Our VISTA members interviewed each other over the past month to learn about why they care about criminal justice and how they approach service. Today we’re featuring Wan Qi from New Orleans’s interview with Tyler from Connecticut. Read on to learn how Tyler approaches capacity building justice work and watch this space for more interviews.
Tyler Wright understands that justice can only be achieved when you combine the big-picture endeavor of policy work with the courage and grace it takes to look at a person in their eyes and sit with their pain. When he began his year of service in August 2019, Tyler knew that he wanted to pivot away from the direct service he’d engaged with during his undergraduate years and into a role that allowed him to get into working on the policy level. He found that opportunity at a public defender office in Hartford, CT, where he artfully blends direct service with policy work.
When Tyler initially began his year of service, he designed a client experience survey to gauge what their clients thought of the public defender office and to inform what services they needed to provide to their clients. Later on, Tyler focused his energy on creating reentry resource fairs. This client-centered program took on a multi-faceted purpose of helping clients directly and disrupting a larger-scale issue left unaddressed.
Now that we are in lockdown, Tyler is ensuring that none of their clients fall through the cracks by checking that every client knows what is going on related to COVID-19 and their cases, especially clients without internet access. On this blending of direct service with policy work, Tyler explains, “If you want to work on the policy level, you need to be working within the agency with the client and with the communities. You need to work on the small issues before you can get to that point. Even though jobs sometimes force you into one section, you need to be doing all of that work all the time, or you’re missing things.”

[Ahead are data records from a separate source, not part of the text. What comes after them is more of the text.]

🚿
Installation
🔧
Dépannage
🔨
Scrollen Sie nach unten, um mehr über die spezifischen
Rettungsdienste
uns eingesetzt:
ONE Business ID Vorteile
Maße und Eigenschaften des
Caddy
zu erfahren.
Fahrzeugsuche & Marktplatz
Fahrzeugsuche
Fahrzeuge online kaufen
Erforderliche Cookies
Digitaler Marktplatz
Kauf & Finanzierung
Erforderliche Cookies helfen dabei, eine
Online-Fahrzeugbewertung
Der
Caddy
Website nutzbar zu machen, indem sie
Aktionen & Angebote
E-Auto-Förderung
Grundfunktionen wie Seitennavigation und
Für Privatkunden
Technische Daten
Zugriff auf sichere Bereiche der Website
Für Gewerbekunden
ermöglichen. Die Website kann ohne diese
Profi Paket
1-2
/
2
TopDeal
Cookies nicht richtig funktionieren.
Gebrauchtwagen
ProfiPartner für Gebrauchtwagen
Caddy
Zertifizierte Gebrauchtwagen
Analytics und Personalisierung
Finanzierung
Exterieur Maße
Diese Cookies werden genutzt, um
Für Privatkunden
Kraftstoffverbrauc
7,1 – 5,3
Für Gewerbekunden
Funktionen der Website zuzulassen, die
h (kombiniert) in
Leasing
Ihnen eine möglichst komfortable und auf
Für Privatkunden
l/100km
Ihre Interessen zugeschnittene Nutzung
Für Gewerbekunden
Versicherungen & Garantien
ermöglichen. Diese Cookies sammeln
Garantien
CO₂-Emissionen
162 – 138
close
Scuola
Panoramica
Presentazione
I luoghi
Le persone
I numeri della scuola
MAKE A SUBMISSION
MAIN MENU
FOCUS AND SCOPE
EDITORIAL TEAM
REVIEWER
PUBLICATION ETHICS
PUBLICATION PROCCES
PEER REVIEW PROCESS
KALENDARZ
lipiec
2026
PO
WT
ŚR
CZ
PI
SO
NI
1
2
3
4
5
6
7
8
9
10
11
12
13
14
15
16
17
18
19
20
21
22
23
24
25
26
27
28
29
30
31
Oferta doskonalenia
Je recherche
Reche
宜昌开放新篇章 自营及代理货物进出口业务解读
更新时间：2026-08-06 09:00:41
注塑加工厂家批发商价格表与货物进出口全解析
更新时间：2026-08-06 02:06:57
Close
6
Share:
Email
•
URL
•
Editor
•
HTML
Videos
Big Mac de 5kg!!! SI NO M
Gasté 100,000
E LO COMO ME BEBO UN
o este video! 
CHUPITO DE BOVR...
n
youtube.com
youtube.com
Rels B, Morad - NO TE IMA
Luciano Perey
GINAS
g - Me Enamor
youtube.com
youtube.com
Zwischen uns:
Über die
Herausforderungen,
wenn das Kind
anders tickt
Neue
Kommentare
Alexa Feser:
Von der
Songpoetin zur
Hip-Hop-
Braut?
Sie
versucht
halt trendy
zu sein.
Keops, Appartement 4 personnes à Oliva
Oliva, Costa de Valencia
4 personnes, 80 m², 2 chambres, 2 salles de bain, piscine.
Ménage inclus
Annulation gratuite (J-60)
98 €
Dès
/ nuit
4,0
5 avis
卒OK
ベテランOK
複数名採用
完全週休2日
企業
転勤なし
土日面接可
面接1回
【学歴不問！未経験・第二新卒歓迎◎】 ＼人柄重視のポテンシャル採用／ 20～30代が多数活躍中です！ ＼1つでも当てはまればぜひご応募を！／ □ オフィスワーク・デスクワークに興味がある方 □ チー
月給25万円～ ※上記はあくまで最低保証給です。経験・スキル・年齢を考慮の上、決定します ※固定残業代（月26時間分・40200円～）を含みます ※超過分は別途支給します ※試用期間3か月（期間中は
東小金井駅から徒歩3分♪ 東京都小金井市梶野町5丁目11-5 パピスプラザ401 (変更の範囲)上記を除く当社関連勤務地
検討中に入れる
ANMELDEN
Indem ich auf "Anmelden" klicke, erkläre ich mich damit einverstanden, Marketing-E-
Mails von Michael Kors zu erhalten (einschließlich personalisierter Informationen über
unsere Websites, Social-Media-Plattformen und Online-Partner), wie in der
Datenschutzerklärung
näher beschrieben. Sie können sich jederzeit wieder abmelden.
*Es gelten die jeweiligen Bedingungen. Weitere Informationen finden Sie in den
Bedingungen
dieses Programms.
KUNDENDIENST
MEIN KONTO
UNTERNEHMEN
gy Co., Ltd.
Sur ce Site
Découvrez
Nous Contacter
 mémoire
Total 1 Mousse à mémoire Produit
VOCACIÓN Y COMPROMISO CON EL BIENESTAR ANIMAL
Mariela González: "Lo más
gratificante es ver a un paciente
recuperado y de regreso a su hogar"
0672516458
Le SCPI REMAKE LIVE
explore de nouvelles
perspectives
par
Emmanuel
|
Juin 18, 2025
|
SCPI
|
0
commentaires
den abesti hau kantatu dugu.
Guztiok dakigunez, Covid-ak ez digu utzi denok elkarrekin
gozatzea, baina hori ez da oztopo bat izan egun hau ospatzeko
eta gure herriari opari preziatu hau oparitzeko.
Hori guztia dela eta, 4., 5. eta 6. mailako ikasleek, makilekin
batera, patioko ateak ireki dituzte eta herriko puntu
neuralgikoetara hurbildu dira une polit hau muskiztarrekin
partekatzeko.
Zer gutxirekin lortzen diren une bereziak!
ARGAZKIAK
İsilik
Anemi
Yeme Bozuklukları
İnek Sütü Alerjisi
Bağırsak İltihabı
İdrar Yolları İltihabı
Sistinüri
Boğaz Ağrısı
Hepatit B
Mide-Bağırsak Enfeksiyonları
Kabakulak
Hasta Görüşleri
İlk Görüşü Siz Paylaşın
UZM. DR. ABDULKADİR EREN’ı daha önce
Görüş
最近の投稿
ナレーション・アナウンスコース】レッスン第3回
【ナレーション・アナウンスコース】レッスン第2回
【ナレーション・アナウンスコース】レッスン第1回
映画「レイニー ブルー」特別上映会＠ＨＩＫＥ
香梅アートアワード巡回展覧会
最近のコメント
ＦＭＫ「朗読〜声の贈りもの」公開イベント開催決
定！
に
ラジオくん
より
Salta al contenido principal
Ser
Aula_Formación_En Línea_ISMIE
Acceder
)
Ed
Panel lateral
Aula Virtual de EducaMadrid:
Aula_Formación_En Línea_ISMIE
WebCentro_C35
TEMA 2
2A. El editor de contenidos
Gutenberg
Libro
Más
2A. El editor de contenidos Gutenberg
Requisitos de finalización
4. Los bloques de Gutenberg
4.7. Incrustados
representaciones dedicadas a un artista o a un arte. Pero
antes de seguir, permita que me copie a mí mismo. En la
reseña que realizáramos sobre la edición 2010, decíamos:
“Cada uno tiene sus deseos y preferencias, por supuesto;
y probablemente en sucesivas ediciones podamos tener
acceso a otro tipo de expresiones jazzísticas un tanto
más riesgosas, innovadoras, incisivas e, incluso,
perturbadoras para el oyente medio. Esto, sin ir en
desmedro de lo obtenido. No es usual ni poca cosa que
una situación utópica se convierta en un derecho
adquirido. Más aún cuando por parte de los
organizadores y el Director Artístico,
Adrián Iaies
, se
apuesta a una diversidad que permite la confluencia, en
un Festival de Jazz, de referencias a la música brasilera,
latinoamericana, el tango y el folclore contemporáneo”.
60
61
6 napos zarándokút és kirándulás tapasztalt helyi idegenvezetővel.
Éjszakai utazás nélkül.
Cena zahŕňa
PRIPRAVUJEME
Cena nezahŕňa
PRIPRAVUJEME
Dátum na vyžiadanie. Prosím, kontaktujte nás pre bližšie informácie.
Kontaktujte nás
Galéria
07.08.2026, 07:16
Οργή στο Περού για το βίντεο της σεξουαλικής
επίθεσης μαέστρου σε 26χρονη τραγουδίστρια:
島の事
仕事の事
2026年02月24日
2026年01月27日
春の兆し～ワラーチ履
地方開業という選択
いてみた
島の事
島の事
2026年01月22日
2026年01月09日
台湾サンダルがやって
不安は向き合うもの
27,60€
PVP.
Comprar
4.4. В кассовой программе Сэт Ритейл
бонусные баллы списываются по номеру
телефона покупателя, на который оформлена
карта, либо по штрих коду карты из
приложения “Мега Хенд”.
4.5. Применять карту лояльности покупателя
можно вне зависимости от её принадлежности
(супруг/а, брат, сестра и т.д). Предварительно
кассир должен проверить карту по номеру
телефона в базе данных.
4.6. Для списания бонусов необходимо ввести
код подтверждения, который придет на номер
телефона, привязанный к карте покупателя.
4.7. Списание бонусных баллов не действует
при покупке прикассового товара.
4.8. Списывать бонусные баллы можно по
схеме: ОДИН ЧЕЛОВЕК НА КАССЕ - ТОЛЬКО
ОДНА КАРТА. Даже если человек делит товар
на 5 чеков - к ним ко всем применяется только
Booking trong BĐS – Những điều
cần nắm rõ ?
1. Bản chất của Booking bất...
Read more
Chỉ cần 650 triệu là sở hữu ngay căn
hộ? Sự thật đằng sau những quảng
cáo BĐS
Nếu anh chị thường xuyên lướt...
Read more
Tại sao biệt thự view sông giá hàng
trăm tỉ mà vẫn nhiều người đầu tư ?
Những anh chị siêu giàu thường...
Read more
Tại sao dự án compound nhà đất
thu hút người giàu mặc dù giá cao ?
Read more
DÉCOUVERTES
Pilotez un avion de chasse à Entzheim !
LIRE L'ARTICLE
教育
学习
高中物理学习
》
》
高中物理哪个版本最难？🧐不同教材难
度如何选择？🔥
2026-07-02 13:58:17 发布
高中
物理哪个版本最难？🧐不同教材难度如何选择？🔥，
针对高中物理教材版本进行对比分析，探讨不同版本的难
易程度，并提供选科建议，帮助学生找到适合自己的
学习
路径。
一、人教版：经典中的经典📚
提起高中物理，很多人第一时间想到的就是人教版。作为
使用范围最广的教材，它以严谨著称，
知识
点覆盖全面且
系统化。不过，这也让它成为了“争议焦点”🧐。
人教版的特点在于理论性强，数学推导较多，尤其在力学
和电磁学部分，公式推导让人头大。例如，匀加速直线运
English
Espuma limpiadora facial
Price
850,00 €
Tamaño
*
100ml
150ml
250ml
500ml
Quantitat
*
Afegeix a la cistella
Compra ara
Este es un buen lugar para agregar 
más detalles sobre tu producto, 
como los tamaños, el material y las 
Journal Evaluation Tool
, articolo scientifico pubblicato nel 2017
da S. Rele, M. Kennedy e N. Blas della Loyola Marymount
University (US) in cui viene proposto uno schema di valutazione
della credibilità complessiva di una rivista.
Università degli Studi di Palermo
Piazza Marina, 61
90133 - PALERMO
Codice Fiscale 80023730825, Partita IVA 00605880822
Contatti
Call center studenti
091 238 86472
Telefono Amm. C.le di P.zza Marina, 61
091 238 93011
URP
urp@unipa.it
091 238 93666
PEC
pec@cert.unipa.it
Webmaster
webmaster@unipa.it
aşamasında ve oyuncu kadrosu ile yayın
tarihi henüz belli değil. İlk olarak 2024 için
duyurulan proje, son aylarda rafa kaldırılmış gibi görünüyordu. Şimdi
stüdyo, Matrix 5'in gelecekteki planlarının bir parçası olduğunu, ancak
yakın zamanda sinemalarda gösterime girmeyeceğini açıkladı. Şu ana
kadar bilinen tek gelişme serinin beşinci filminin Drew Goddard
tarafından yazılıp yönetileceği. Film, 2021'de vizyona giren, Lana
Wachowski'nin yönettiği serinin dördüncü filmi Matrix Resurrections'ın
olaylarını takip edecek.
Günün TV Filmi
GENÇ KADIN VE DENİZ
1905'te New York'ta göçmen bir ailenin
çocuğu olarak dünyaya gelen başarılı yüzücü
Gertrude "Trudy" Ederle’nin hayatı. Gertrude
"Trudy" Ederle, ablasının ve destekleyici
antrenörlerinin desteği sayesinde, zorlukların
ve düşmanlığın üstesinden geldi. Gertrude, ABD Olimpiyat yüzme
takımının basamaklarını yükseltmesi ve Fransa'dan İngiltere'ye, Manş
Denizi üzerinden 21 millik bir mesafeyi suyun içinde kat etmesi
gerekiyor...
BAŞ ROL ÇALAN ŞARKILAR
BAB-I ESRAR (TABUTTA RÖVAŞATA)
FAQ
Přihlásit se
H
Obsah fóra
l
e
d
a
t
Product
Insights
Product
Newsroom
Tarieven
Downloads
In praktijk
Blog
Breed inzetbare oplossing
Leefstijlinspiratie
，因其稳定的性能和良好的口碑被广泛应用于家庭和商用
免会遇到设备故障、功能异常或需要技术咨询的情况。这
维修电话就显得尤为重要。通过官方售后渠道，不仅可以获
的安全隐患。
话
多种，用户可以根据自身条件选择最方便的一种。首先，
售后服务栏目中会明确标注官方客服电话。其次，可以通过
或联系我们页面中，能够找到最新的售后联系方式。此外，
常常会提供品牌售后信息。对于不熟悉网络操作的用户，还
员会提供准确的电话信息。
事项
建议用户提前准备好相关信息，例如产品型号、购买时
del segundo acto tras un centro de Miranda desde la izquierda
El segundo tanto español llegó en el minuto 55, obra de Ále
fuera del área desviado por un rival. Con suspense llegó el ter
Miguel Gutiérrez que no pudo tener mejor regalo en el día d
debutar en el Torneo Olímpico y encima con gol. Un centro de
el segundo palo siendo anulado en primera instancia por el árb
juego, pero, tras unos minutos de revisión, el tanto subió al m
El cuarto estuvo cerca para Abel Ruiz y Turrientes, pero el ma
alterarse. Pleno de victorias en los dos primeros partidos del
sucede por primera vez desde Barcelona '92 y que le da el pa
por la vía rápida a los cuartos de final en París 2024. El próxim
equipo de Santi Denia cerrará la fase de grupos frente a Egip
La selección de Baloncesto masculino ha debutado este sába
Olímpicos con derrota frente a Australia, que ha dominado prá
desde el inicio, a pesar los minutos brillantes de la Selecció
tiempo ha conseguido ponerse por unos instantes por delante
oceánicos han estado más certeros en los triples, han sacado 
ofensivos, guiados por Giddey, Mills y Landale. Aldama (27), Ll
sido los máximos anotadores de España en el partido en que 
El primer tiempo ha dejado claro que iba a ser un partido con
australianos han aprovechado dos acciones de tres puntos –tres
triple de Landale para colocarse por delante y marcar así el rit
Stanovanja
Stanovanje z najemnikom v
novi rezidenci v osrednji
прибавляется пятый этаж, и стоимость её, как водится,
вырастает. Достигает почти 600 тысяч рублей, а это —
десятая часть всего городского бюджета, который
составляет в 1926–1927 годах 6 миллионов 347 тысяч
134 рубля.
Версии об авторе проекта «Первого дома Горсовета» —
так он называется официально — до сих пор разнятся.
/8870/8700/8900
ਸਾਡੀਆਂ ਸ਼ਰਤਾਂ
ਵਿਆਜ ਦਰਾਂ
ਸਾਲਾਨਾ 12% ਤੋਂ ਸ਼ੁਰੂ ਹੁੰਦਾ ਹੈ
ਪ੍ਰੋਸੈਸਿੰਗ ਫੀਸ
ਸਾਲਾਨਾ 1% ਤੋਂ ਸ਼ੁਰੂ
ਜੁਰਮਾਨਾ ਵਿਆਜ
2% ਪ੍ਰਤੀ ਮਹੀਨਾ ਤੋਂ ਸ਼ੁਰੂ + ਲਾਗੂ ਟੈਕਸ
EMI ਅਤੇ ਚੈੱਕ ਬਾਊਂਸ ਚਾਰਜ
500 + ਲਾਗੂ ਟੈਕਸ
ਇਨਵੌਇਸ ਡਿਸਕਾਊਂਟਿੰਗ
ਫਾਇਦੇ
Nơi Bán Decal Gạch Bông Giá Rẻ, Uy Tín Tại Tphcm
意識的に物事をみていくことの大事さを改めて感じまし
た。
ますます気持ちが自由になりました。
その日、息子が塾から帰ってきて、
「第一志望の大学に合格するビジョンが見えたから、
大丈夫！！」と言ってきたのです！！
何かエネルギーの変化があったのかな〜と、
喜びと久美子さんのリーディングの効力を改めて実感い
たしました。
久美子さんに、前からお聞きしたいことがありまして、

A prison abolitionist, Tyler engages in “all of that work all of the time” with his clients. When we spoke about the five love languages and how we can translate those languages to inform our justice work, he immediately knew that his primary love language is words of affirmation. This way of showing love can be radical, powerful, and transformative for a client. Words of affirmation aren’t mere compliments, nor are they the mere words we offer to a client in need. Rather, they are how we say them to that client, how we empathize with that client. “I put a lot of weight into what people say and more importantly, the way they say it. That is so hugely important to our work — not the literal words we’re saying, but the way we say it to our clients,” he describes. “Not looking at our watch, not flipping through files. Looking them in the eyes and knowing that this horrible thing might happen to them, and really being able to sit there with them for a moment. Even if only just for a moment. Be there and be present.”
In the age of social distancing and quarantine, this piece of advice can certainly keep all of us grounded with our humanity and connected with each other. As Tyler says, even if only just for a moment, we can be there and be present with our clients, with the people we love, and with ourselves. Nearly a year into his service, it is absolutely clear to see how Tyler brings justice to Hartford, CT and beyond.